Амвросий согласился и, позвав слугу, приказал ему приготовить богатое угощение. Когда солнце зашло, гости стали собираться. Один из них был высокий мужчина с кудрявой, черной бородой и с длинными волосами, похожими на львиную гриву. Важное его лицо показалось Амвросию знакомым, и он вспомнил, что уже видел его во сне. Другие обоего пола гости были все прекрасны собою, кроме одного, запачканного сажей и сильно хромавшего. Когда они улеглись вокруг стола, то, кроме Амвросия и Амены, было всех-навсе одиннадцать человек. Вскоре между ними завязался разговор. Они говорили очень увлекательно, особенно мужчина с кудрявой бородой. Пока Амвросий его слушал, в нем разверзались совершенно новые понятия, и он стал смотреть на жизнь, на веру и на добродетель совсем другими глазами. Собеседники его все более или менее придерживались философии Эпикура, и спор состоял только в том, что должно почитать высшим удовольствием в мире? Один превозносил любовь, другой вино, а третий славу. Амвросий несколько раз пытался им противоречить, но они легко опровергали его убеждения и так умно шутили над любовью Платона, учением Сократа и воздержанием Сципиона, что самому Амвросию мнения его показались смешными. Чтобы веселее провести время, кто-то предложил послать за плясунами и танцовщицами. Они вскоре явились, и искусство их так понравилось Амвросию, что он начал бросать им мешки золота, один за другим; потом стали играть в кости, и Амвросий проиграл большую часть богатства, недавно ему доставшегося. С первым криком петуха гости удалились, и с Амвросием осталась одна Амена. Он только что хотел отдохнуть от проведенной в шумных удовольствиях ночи, как услышал сильный стук у дверей.

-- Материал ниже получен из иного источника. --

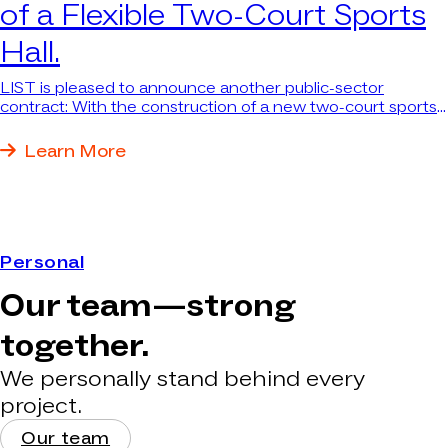
of a Flexible Two-Court Sports
Hall.
LIST is pleased to announce another public-sector
contract: With the construction of a new two-court sports
hall at Marie-Curie-Gymnasium in Recklinghausen, LIST is
undertaking a project that is not only architecturally
Learn More
challenging but also has a positive social impact.
Personal
Our team—strong
together.
We personally stand behind every
project.
Our team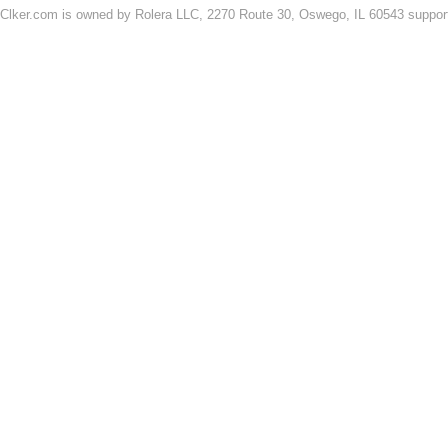
Clker.com is owned by Rolera LLC, 2270 Route 30, Oswego, IL 60543 support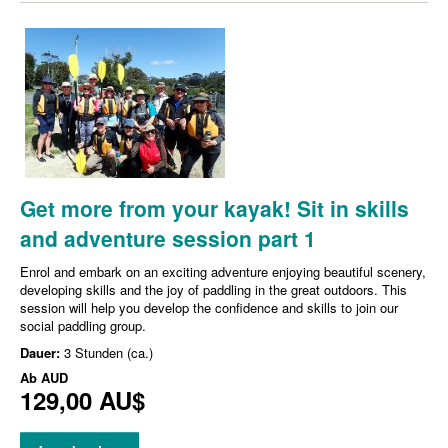
Get more from your kayak! Sit in skills
and adventure session part 1
Enrol and embark on an exciting adventure enjoying beautiful scenery,
developing skills and the joy of paddling in the great outdoors. This
session will help you develop the confidence and skills to join our
social paddling group.
Dauer:
3 Stunden (ca.)
Ab
AUD
129,00 AU$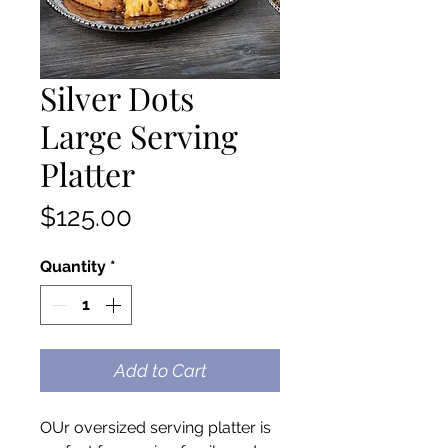
Silver Dots
Large Serving
Platter
Price
$125.00
Quantity
*
Add to Cart
OUr oversized serving platter is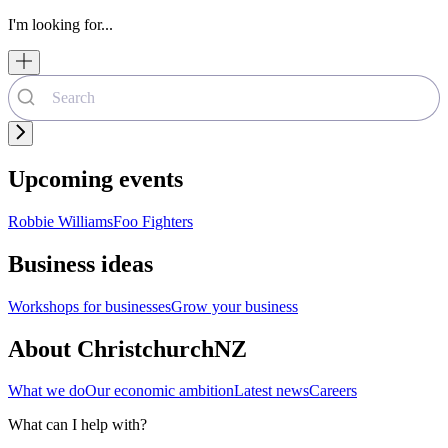
I'm looking for...
Upcoming events
Robbie Williams
Foo Fighters
Business ideas
Workshops for businesses
Grow your business
About ChristchurchNZ
What we do
Our economic ambition
Latest news
Careers
What can I help with?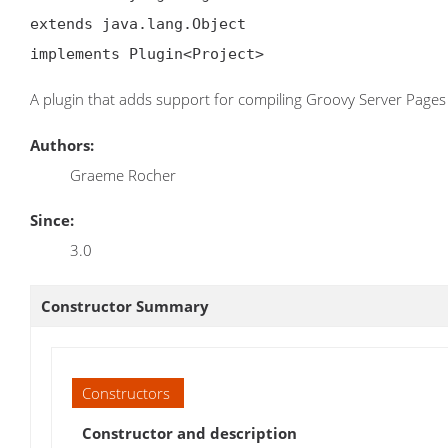
extends java.lang.Object

implements Plugin<Project>
A plugin that adds support for compiling Groovy Server Pages
Authors:
Graeme Rocher
Since:
3.0
Constructor Summary
Constructors
Constructor and description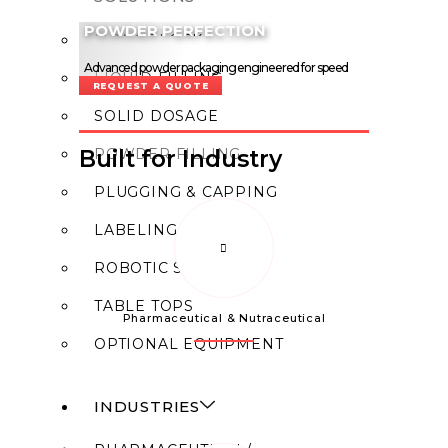
POWDER PERFECTION
MONOBLOCK
Advanced powder packaging engineered for speed
LIQUID FILLING
and consistency.
REQUEST A QUOTE
SOLID DOSAGE
POWDER FILLING
Built for Industry
PLUGGING & CAPPING
LABELING
ROBOTIC SYSTEM
TABLE TOPS
Pharmaceutical & Nutraceutical
OPTIONAL EQUIPMENT
INDUSTRIES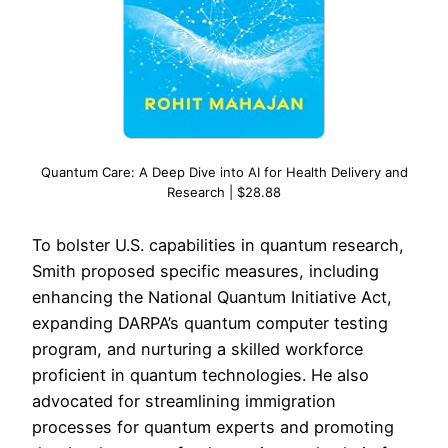
Quantum Care: A Deep Dive into AI for Health Delivery and
Research | $28.88
To bolster U.S. capabilities in quantum research,
Smith proposed specific measures, including
enhancing the National Quantum Initiative Act,
expanding DARPA’s quantum computer testing
program, and nurturing a skilled workforce
proficient in quantum technologies. He also
advocated for streamlining immigration
processes for quantum experts and promoting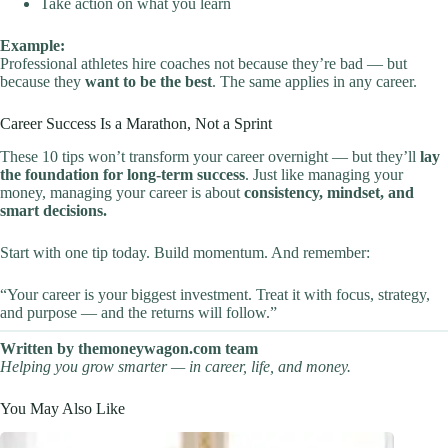
Take action on what you learn
Example:
Professional athletes hire coaches not because they’re bad — but
because they
want to be the best
. The same applies in any career.
Career Success Is a Marathon, Not a Sprint
These 10 tips won’t transform your career overnight — but they’ll
lay
the foundation for long-term success
. Just like managing your
money, managing your career is about
consistency, mindset, and
smart decisions.
Start with one tip today. Build momentum. And remember:
“Your career is your biggest investment. Treat it with focus, strategy,
and purpose — and the returns will follow.”
Written by themoneywagon.com team
Helping you grow smarter — in career, life, and money.
You May Also Like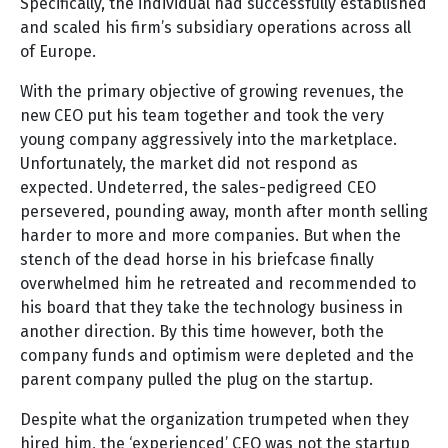
Specifically, the individual had successfully established
and scaled his firm’s subsidiary operations across all
of Europe.
With the primary objective of growing revenues, the
new CEO put his team together and took the very
young company aggressively into the marketplace.
Unfortunately, the market did not respond as
expected. Undeterred, the sales-pedigreed CEO
persevered, pounding away, month after month selling
harder to more and more companies. But when the
stench of the dead horse in his briefcase finally
overwhelmed him he retreated and recommended to
his board that they take the technology business in
another direction. By this time however, both the
company funds and optimism were depleted and the
parent company pulled the plug on the startup.
Despite what the organization trumpeted when they
hired him, the ‘experienced’ CEO was not the startup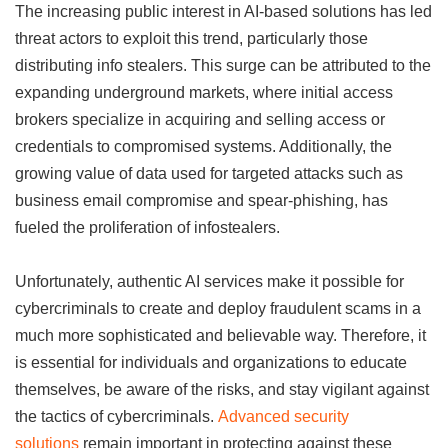
The increasing public interest in AI-based solutions has led
threat actors to exploit this trend, particularly those
distributing info stealers. This surge can be attributed to the
expanding underground markets, where initial access
brokers specialize in acquiring and selling access or
credentials to compromised systems. Additionally, the
growing value of data used for targeted attacks such as
business email compromise and spear-phishing, has
fueled the proliferation of infostealers.
Unfortunately, authentic AI services make it possible for
cybercriminals to create and deploy fraudulent scams in a
much more sophisticated and believable way. Therefore, it
is essential for individuals and organizations to educate
themselves, be aware of the risks, and stay vigilant against
the tactics of cybercriminals.
Advanced security
solutions
remain important in protecting against these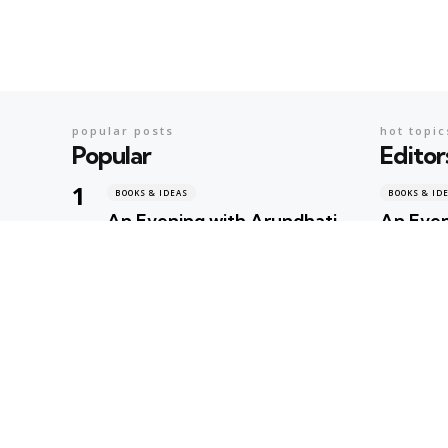
popular posts
hot topic
Popular
Editor
BOOKS & IDEAS
BOOKS & ID
An Evening with Arundhati
An Even
Roy: When Literature,
When Li
Memory and Politics Shared
Politic
the Same Stage
Geeta Shar
Geeta Sharma
1 day ago
BOOKS & ID
AI’s Ne
BOOKS & IDEAS
AI’s New Hunger for Books:
Rare Li
Are Rare Libraries
Next Cas
Becoming the Next
Intelli
Casualty of the Artificial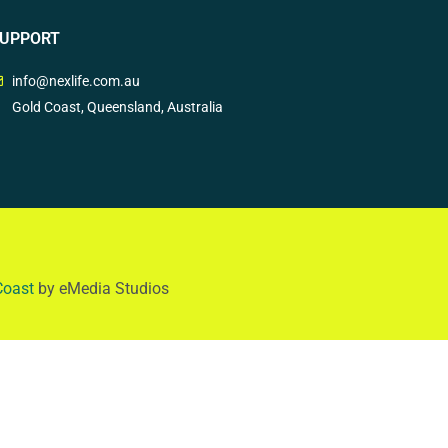
UPPORT
info@nexlife.com.au
Gold Coast, Queensland, Australia
Coast
by eMedia Studios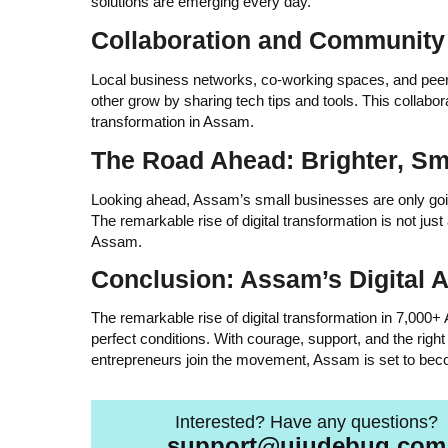
solutions are emerging every day.
Collaboration and Community 
Local business networks, co-working spaces, and peer-t
other grow by sharing tech tips and tools. This collabora
transformation in Assam.
The Road Ahead: Brighter, Sma
Looking ahead, Assam’s small businesses are only going 
The remarkable rise of digital transformation is not jus
Assam.
Conclusion: Assam’s Digital
The remarkable rise of digital transformation in 7,000+
perfect conditions. With courage, support, and the rig
entrepreneurs join the movement, Assam is set to bec
Interested? Have any questions?
support@ujudebug.com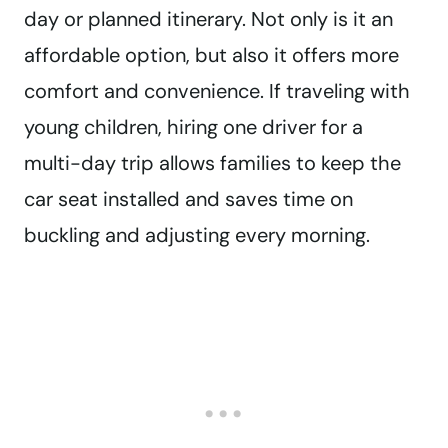
day or planned itinerary. Not only is it an
affordable option, but also it offers more
comfort and convenience. If traveling with
young children, hiring one driver for a
multi-day trip allows families to keep the
car seat installed and saves time on
buckling and adjusting every morning.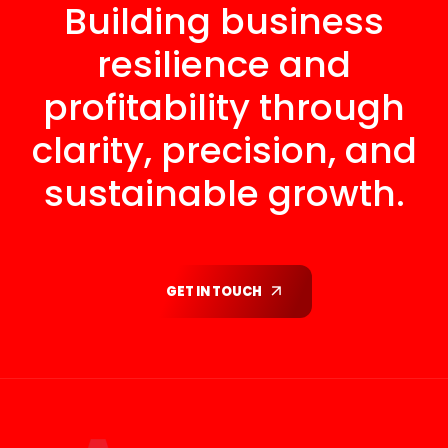
Building business
resilience and
profitability through
clarity, precision, and
sustainable growth.
GET IN TOUCH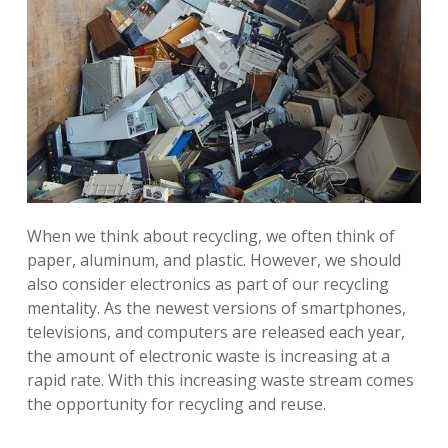
When we think about recycling, we often think of
paper, aluminum, and plastic. However, we should
also consider electronics as part of our recycling
mentality. As the newest versions of smartphones,
televisions, and computers are released each year,
the amount of electronic waste is increasing at a
rapid rate. With this increasing waste stream comes
the opportunity for recycling and reuse.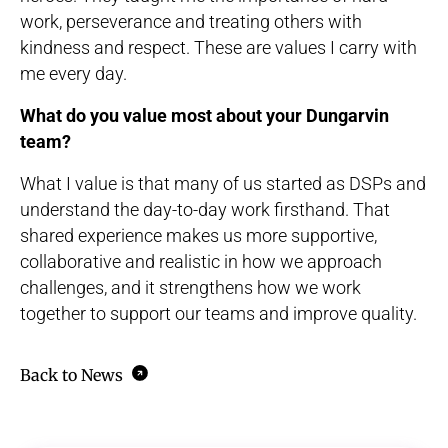
work, perseverance and treating others with
kindness and respect. These are values I carry with
me every day.
What do you value most about your Dungarvin
team?
What I value is that many of us started as DSPs and
understand the day-to-day work firsthand. That
shared experience makes us more supportive,
collaborative and realistic in how we approach
challenges, and it strengthens how we work
together to support our teams and improve quality.
Back to News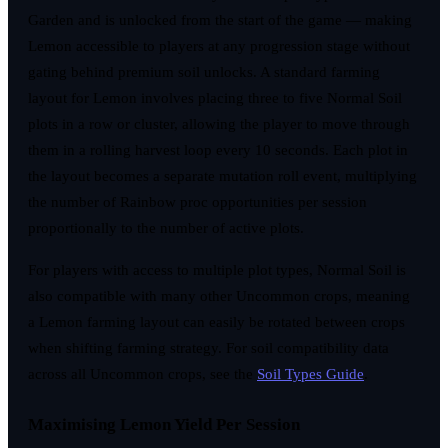
Garden and is unlocked from the start of the game — making
Lemon accessible to players at any progression stage without
gating behind premium soil unlocks. A standard farming
layout for Lemon involves placing three to five Normal Soil
plots in a row or cluster, allowing the player to move through
them in a rolling harvest loop every 10 seconds. Each plot in
the layout becomes a separate mutation roll event, multiplying
the number of Rainbow proc opportunities per session
proportionally to the number of active plots.
For players with access to multiple plot types, Normal Soil is
also compatible with many other Uncommon crops, meaning
a Lemon farming layout can easily be rotated between crops
when shifting farming strategy. For soil compatibility data
across all Uncommon crops, see the
Soil Types Guide
.
Maximising Lemon Yield Per Session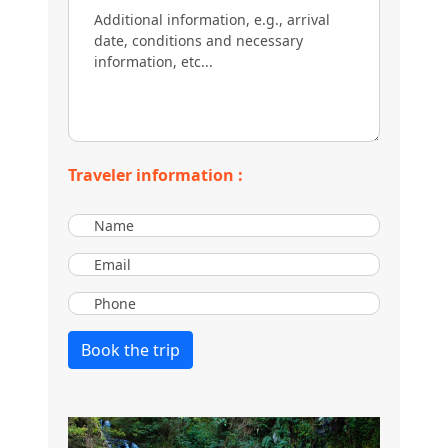
Traveler information :
Book the trip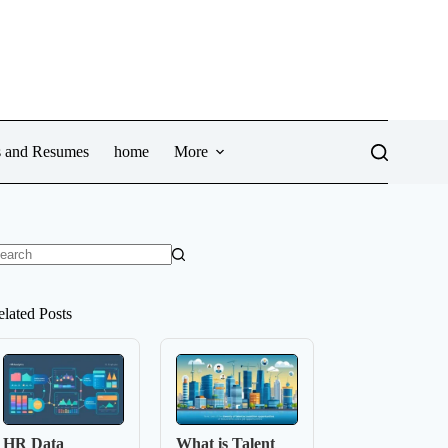
ws and Resumes
home
More
o
sults
elated Posts
HR Data
What is Talent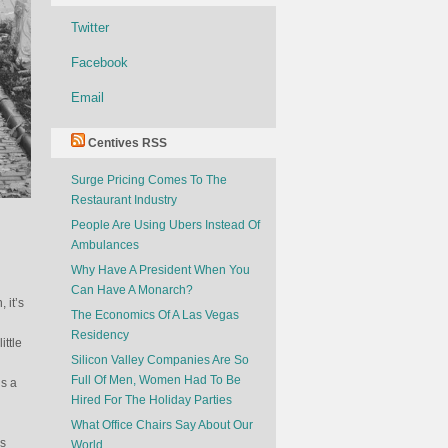
Twitter
Facebook
Email
Centives RSS
Surge Pricing Comes To The
Restaurant Industry
People Are Using Ubers Instead Of
Ambulances
Why Have A President When You
Can Have A Monarch?
 it’s
The Economics Of A Las Vegas
Residency
ttle
Silicon Valley Companies Are So
Full Of Men, Women Had To Be
is a
Hired For The Holiday Parties
What Office Chairs Say About Our
es
World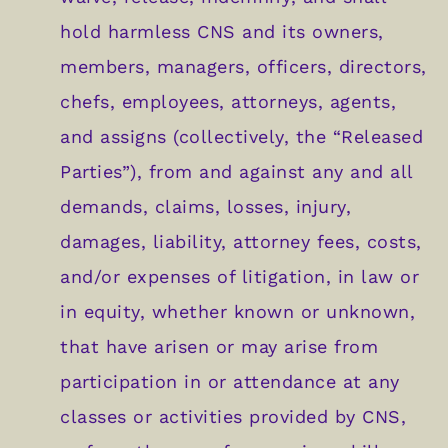
hold harmless CNS and its owners,
members, managers, officers, directors,
chefs, employees, attorneys, agents,
and assigns (collectively, the “Released
Parties”), from and against any and all
demands, claims, losses, injury,
damages, liability, attorney fees, costs,
and/or expenses of litigation, in law or
in equity, whether known or unknown,
that have arisen or may arise from
participation in or attendance at any
classes or activities provided by CNS,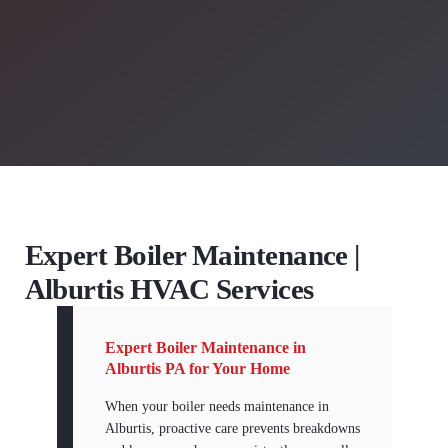
Expert Boiler Maintenance |
Alburtis HVAC Services
Expert Boiler Maintenance in
Alburtis PA for Your Home
When your boiler needs maintenance in
Alburtis, proactive care prevents breakdowns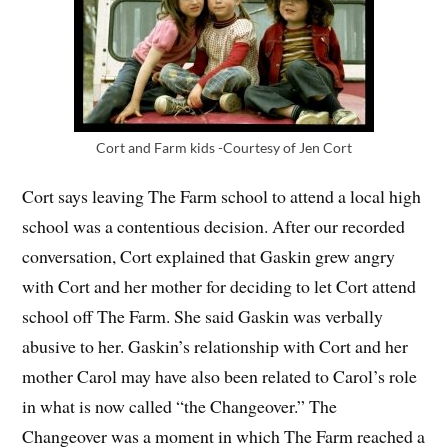
Cort and Farm kids -Courtesy of Jen Cort
Cort says leaving The Farm school to attend a local high
school was a contentious decision. After our recorded
conversation, Cort explained that Gaskin grew angry
with Cort and her mother for deciding to let Cort attend
school off The Farm. She said Gaskin was verbally
abusive to her. Gaskin’s relationship with Cort and her
mother Carol may have also been related to Carol’s role
in what is now called “the Changeover.” The
Changeover was a moment in which The Farm reached a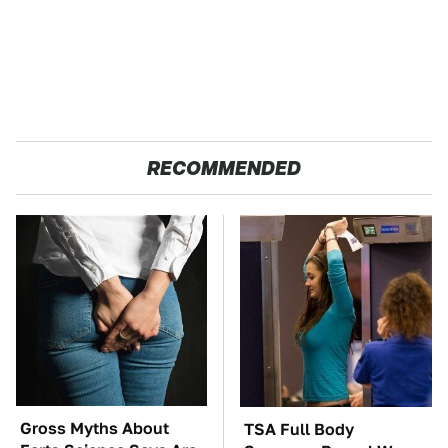
RECOMMENDED
Gross Myths About
TSA Full Body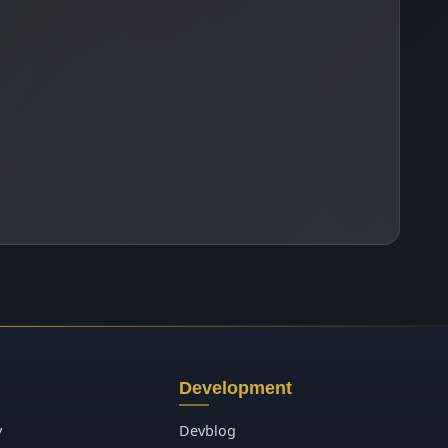
Development
y
Devblog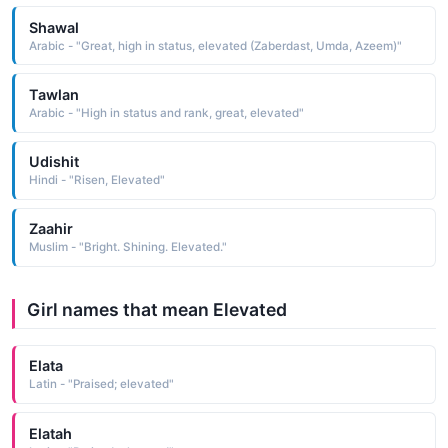
Shawal
Arabic - "Great, high in status, elevated (Zaberdast, Umda, Azeem)"
Tawlan
Arabic - "High in status and rank, great, elevated"
Udishit
Hindi - "Risen, Elevated"
Zaahir
Muslim - "Bright. Shining. Elevated."
Girl names that mean Elevated
Elata
Latin - "Praised; elevated"
Elatah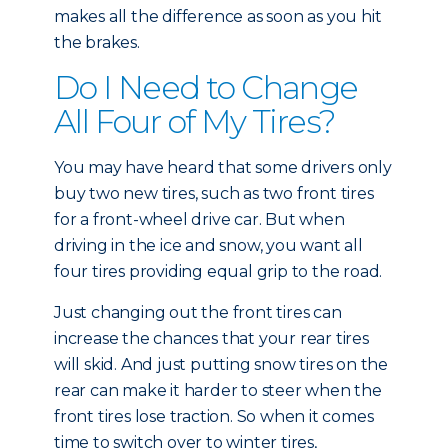
makes all the difference as soon as you hit
the brakes.
Do I Need to Change
All Four of My Tires?
You may have heard that some drivers only
buy two new tires, such as two front tires
for a front-wheel drive car. But when
driving in the ice and snow, you want all
four tires providing equal grip to the road.
Just changing out the front tires can
increase the chances that your rear tires
will skid. And just putting snow tires on the
rear can make it harder to steer when the
front tires lose traction. So when it comes
time to switch over to winter tires,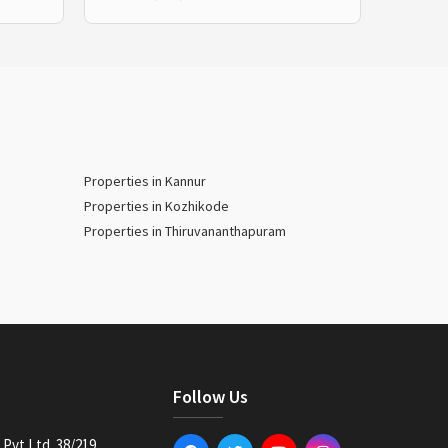
Properties in Kannur
Properties in Kozhikode
Properties in Thiruvananthapuram
Follow Us
Pvt Ltd. 38/219,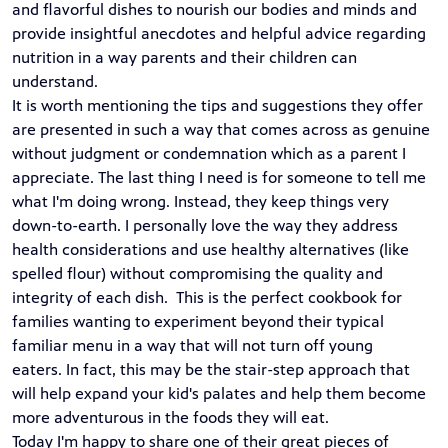
and flavorful dishes to nourish our bodies and minds and
provide insightful anecdotes and helpful advice regarding
nutrition in a way parents and their children can
understand.
It is worth mentioning the tips and suggestions they offer
are presented in such a way that comes across as genuine
without judgment or condemnation which as a parent I
appreciate. The last thing I need is for someone to tell me
what I'm doing wrong. Instead, they keep things very
down-to-earth. I personally love the way they address
health considerations and use healthy alternatives (like
spelled flour) without compromising the quality and
integrity of each dish. This is the perfect cookbook for
families wanting to experiment beyond their typical
familiar menu in a way that will not turn off young
eaters. In fact, this may be the stair-step approach that
will help expand your kid's palates and help them become
more adventurous in the foods they will eat.
Today I'm happy to share one of their great pieces of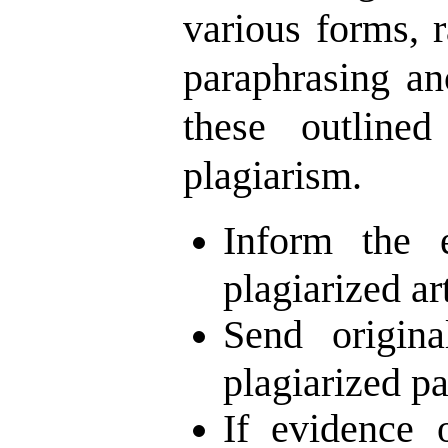
various forms, 
paraphrasing an
these outlined
plagiarism.
Inform the 
plagiarized ar
Send origina
plagiarized pa
If evidence 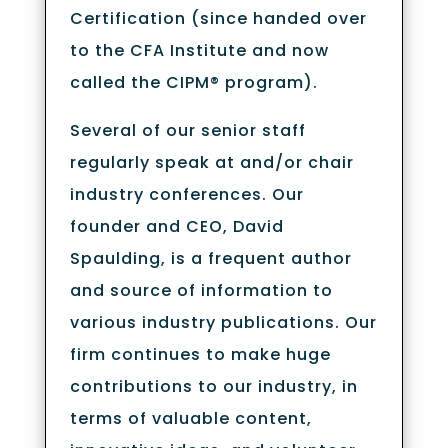
Certification (since handed over
to the CFA Institute and now
called the CIPM® program).
Several of our senior staff
regularly speak at and/or chair
industry conferences. Our
founder and CEO, David
Spaulding, is a frequent author
and source of information to
various industry publications. Our
firm continues to make huge
contributions to our industry, in
terms of valuable content,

– Отвори нам, проклятый обманщик, – кричали грубые голоса. – Ты притворился, будто поклоняешься Юпитеру, а между тем носишь на себе крест и еще обратил знаменитую римлянку в свою нечестивую веру! Но вы от нас не уйдете и завтра же будете сожжены живые!
И, говоря это, множество людей стучали в двери так, что она трещала.
– Сбрось с себя крест! – шепнула ему побледневшая Амена, – иначе мы оба пропали: я узнаю голоса преториянцев!
Между тем удары сыпались градом на дверь, и одна верея уже отскочила.
– Сбрось крест, сбрось крест! – умоляла Амена, упав перед ним на колени…»
Здесь незнакомец замолчал.
– Что ж сделал Амвросий? – спросил я.
– Он сбросил с себя крест! – отвечал незнакомец с тяжелым вздохом.
– Что ж было после? – опросил я опять, видя, что брат милосердия хранит глубокое молчание. – Ты, честный отец, так принимаешь рассказ свой к сердцу, как будто бы сам знал Амвросия.
– Не мешай мне, – отвечал брат милосердия, – и слушай, что мне остается тебе сказать:
«Вломившись в дом, преториянцы обыскали Амвросия и Амену, обшарили все комнаты, углы и застенки и, не нашед креста, удалились, не сделав никому вреда. Настало утро, и Амвросий забыл об этом происшествии.
Прежде хотя редко, но случалось, что он, среди наслаждений и шума, вдруг вспоминал о друзьях и как будто с испугом просыпался от продолжительного сна. Амена обыкновенно его уверяла, что друзей его скоро выпустят из темницы, что невинность их открыта и что кесарь намерен богато вознаградить их.
Тогда угрызения его совести умолкали, и он вновь утопал в удовольствиях. Теперь же, после потери креста, никакое воспоминание его более не тревожило, и он постоянно оставался в каком-то чаду, в приятном опьянении, мешающем ему замечать, как проходило время. Дни он проводил в театрах, ночи в шумных оргиях с родными Амены. Между тем время текло; золото уменьшалось, и однажды он с ужасом заметил, что от прежнего богатства у него не осталось ничего. Кони, колесницы и дорогая посуда давно уже были проиграны.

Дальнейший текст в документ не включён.